# where to find buyers of comic and cartoon art on shirts and other items?



## dirtywhiteshirt (Feb 5, 2010)

Any advice on where to find buyers of comic and cartoon art on shirts and other items? 

The designs I make are all original. To find the right person or better yet "persons" to buy them is proving to be quite a challenge.

Thank you for any advice you may have.. I can try to help you if you need any in return.

Eric


----------



## CherokeeDesign (Jan 31, 2010)

I started out on ebay, and while I haven't made my first $1 million yet, I did better than I had anticipated. You might try any comic type stores in your area also, maybe they would let you do them on consignment or buy them outright. Also if they ever have any comic or collectible shows in your area, you might consider renting a booth.
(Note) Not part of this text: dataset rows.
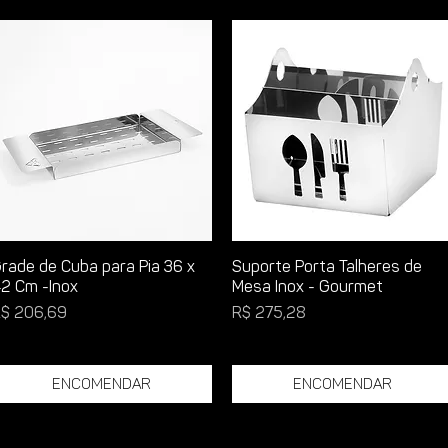
rade de Cuba para Pia 36 x
Suporte Porta Talheres de
2 Cm -Inox
Mesa Inox - Gourmet
reço
Preço
$ 206,69
R$ 275,28
Encomendar
Encomendar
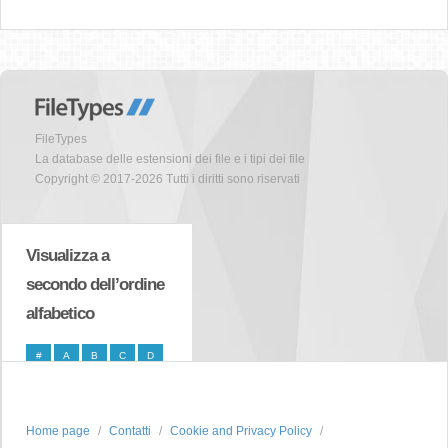
FileTypes
La database delle estensioni dei file e i tipi dei file
Copyright © 2017-2026 Tutti i diritti sono riservati
Visualizza a
secondo dell’ordine
alfabetico
#
A
B
C
D
E
F
G
H
I
J
K
L
M
N
Home page
Contatti
Cookie and Privacy Policy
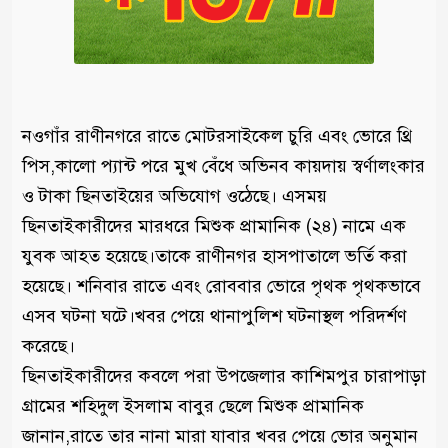
নওগাঁর রাণীনগরে রাতে মোটরসাইকেল চুরি এবং ভোরে থ্রি
পিস,কালো প্যান্ট পরে মুখ বেঁধে অভিনব কায়দায় স্বর্ণালংকার
ও টাকা ছিনতাইয়ের অভিযোগ ওঠেছে। এসময়
ছিনতাইকারীদের মারধরে মিশুক প্রামানিক (২৪) নামে এক
যুবক আহত হয়েছে।তাকে রাণীনগর হাসপাতালে ভর্তি করা
হয়েছে। শনিবার রাতে এবং রোববার ভোরে পৃথক পৃথকভাবে
এসব ঘটনা ঘটে।খবর পেয়ে থানাপুলিশ ঘটনাস্থল পরিদর্শণ
করেছে।
‎ছিনতাইকারীদের কবলে পরা উপজেলার কাশিমপুর চারাপাড়া
গ্রামের শহিদুল ইসলাম বাবুর ছেলে মিশুক প্রামানিক
জানান,রাতে তার নানা মারা যাবার খবর পেয়ে ভোর অনুমান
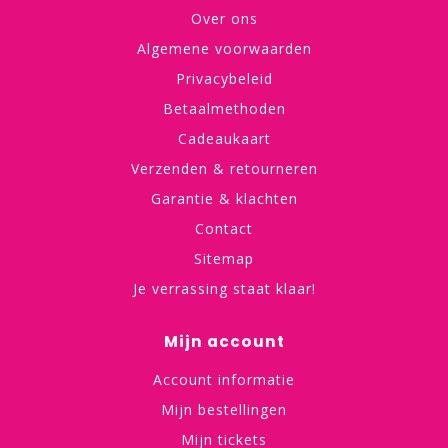
Over ons
Algemene voorwaarden
Privacybeleid
Betaalmethoden
Cadeaukaart
Verzenden & retourneren
Garantie & klachten
Contact
Sitemap
Je verrassing staat klaar!
Mijn account
Account informatie
Mijn bestellingen
Mijn tickets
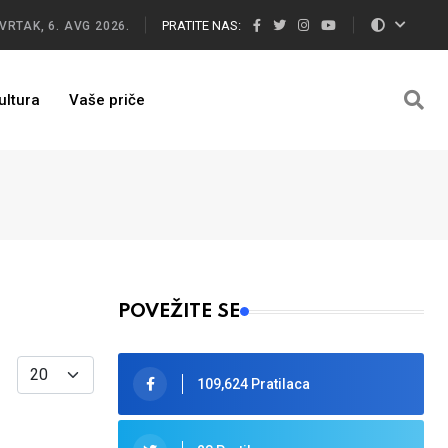
PRATITE NAS:
VRTAK, 6. AVG 2026.
ultura
Vaše priče
POVEŽITE SE
Display #
109,624 Pratilaca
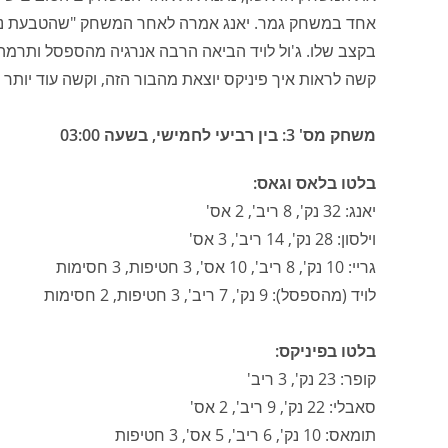
אחד במשחק גמר. יאנג אמרה לאחר המשחק "שהטבעת נראתה 
בקצב שלו. ג'ול לויד הביאה הרבה אנרגיה מהספסל ותרמ
קשה לראות איך פיניקס יוצאת מהבור הזה, וקשה עוד יותר 
משחק מס' 3: בין רביעי לחמישי, בשעה 03:00
בלטו בלאס וגאס:
יאנג: 32 נק', 8 ריב', 2 אס'
וילסון: 28 נק', 14 ריב', 3 אס'
גריי: 10 נק', 8 ריב', 10 אס', 3 חטיפות, 3 חסימות
לויד (מהספסל): 9 נק', 7 ריב', 3 חטיפות, 2 חסימות
בלטו בפיניקס:
קופר: 23 נק', 3 ריב'
סאבלי: 22 נק', 9 ריב', 2 אס'
תומאס: 10 נק', 6 ריב', 5 אס', 3 חטיפות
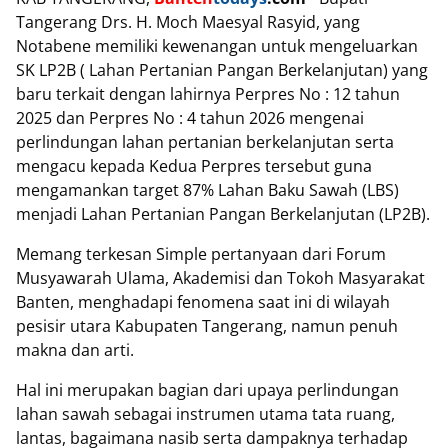
Tangerang Drs. H. Moch Maesyal Rasyid, yang
Notabene memiliki kewenangan untuk mengeluarkan
SK LP2B ( Lahan Pertanian Pangan Berkelanjutan) yang
baru terkait dengan lahirnya Perpres No : 12 tahun
2025 dan Perpres No : 4 tahun 2026 mengenai
perlindungan lahan pertanian berkelanjutan serta
mengacu kepada Kedua Perpres tersebut guna
mengamankan target 87% Lahan Baku Sawah (LBS)
menjadi Lahan Pertanian Pangan Berkelanjutan (LP2B).
Memang terkesan Simple pertanyaan dari Forum
Musyawarah Ulama, Akademisi dan Tokoh Masyarakat
Banten, menghadapi fenomena saat ini di wilayah
pesisir utara Kabupaten Tangerang, namun penuh
makna dan arti.
Hal ini merupakan bagian dari upaya perlindungan
lahan sawah sebagai instrumen utama tata ruang,
lantas, bagaimana nasib serta dampaknya terhadap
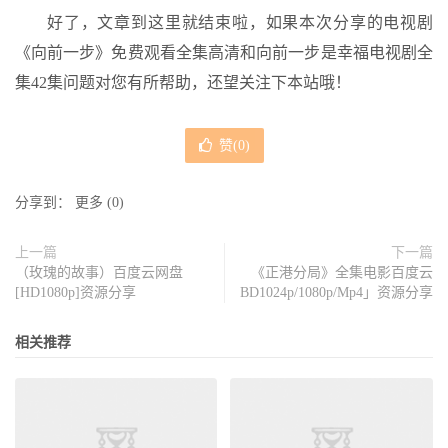
好了，文章到这里就结束啦，如果本次分享的电视剧
《向前一步》免费观看全集高清和向前一步是幸福电视剧全
集42集问题对您有所帮助，还望关注下本站哦！
赞(
0
)
分享到：
更多
(
0
)
上一篇
下一篇
（玫瑰的故事）百度云网盘
《正港分局》全集电影百度云
[HD1080p]资源分享
BD1024p/1080p/Mp4」资源分享
相关推荐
I checked out your site to get a better idea, and you have a good variety. You could probably try to take the animal related ones to any pets stores local to you, skateboard ones to skate shops, the holiday ones to gift/card shops...


----------



## dirtywhiteshirt (Feb 5, 2010)

Thanks for the reply and the advice. That was quick. Hopefully I can gain alot more insight on just how to make this venture a success.

Thanks again.


----------



## Dennis Graves (Apr 27, 2009)

Your site is a Zazzle site. I don't know that much about them because I print my own. Can you sell on ebay or locally with Zazzle?
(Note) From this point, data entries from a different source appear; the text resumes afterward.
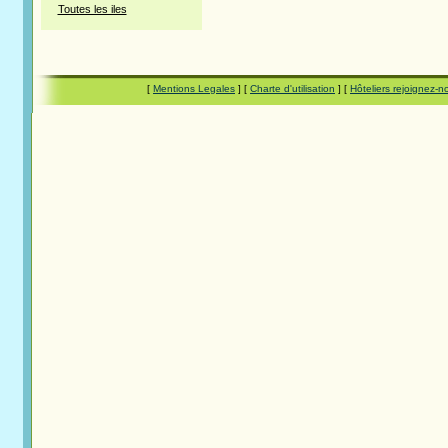
Toutes les iles
[
Mentions Legales
] [
Charte d'utilisation
] [
Hôteliers rejoignez-n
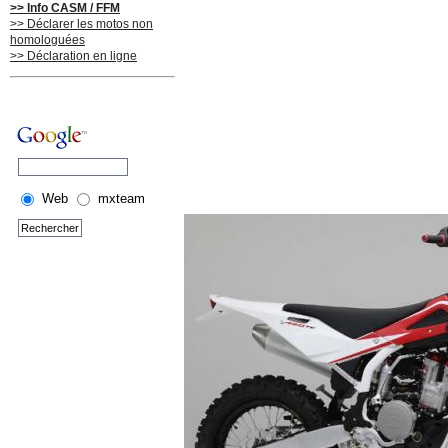
>> Info CASM / FFM
>> Déclarer les motos non
homologuées
>> Déclaration en ligne
Web
mxteam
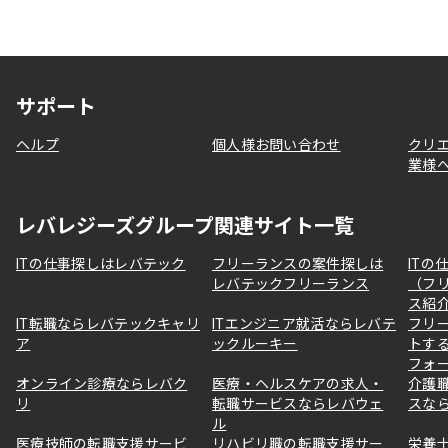
サポート
ヘルプ
個人様お問い合わせ
クリ
業様
レバレジーズグループ関連サイト一覧
ITの仕事探しはレバテック
フリーランスの案件探しは
ITの
レバテックフリーランス
（フ
ス紹
IT転職ならレバテックキャリ
ITエンジニア就活ならレバテ
フリ
ア
ックルーキー
トす
フォ
オンライン診療ならレバク
医療・ヘルスケアの求人・
介護
リ
転職サービスならレバウェ
スな
ル
医療技師の転職支援サービ
リハビリ職の転職支援サー
栄養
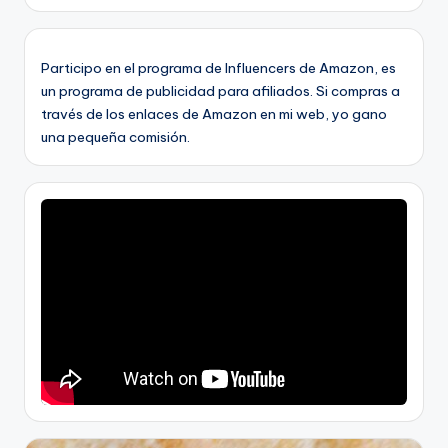
Participo en el programa de Influencers de Amazon, es
un programa de publicidad para afiliados. Si compras a
través de los enlaces de Amazon en mi web, yo gano
una pequeña comisión.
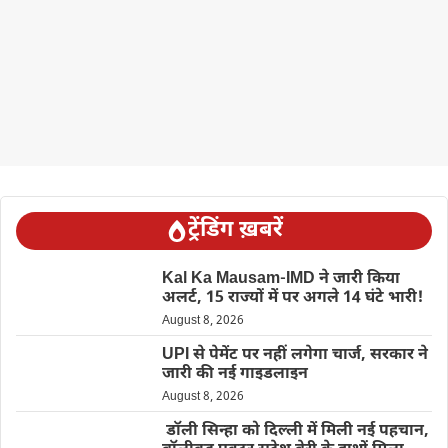
ट्रेंडिंग ख़बरें
Kal Ka Mausam-IMD ने जारी किया
अलर्ट, 15 राज्यों में पर अगले 14 घंटे भारी!
August 8, 2026
UPI से पेमेंट पर नहीं लगेगा चार्ज, सरकार ने
जारी की नई गाइडलाइन
August 8, 2026
डॉली सिन्हा को दिल्ली में मिली नई पहचान,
I always thought the only way to sell with Zazzle and CafePress was to send traffic to your online store. I guess you could by some in bulk from Zazzle and resell without sending your customers to Zazzle, but that might be too expensive. Plus you have to deal with all the billing, payments and sales order forms.

So, Can you sell on ebay or locally with Zazzle? Don't forget to add the ebay and paypal fees to any Zazzle fees also.

Dennis Graves


----------



## dirtywhiteshirt (Feb 5, 2010)

What or where would be the best way online to generate the most traffic? What are the best online sources for my style?

These are obvious questions asked a million times.. but worth it to keep asking. Someone who visits my site may have the perfect answer to find the right buyers.

Thank you for the reply.,


----------



## SHIROINEKO (Mar 31, 2010)

Yeah, you should go to comic stores. Maybe they can sell your tees and you just give them some profit.


----------



## macumazahn (Jan 11, 2007)

Comic book shops. Conventions. Join comic book forums. Look into anime forums as well. Another place to look is the import (japanese) toy market. Most of these things cross over. Sci Fi stuff as well may be a place to go. Any forums for Hero clix and related games. Send these forums your zazzle info and pump up you traffic.


----------



## Teeser (May 14, 2008)

You could advertise on college newspaper websites. I think the art would appeal to the college crowd and they're typical football fans,skateboarders...


----------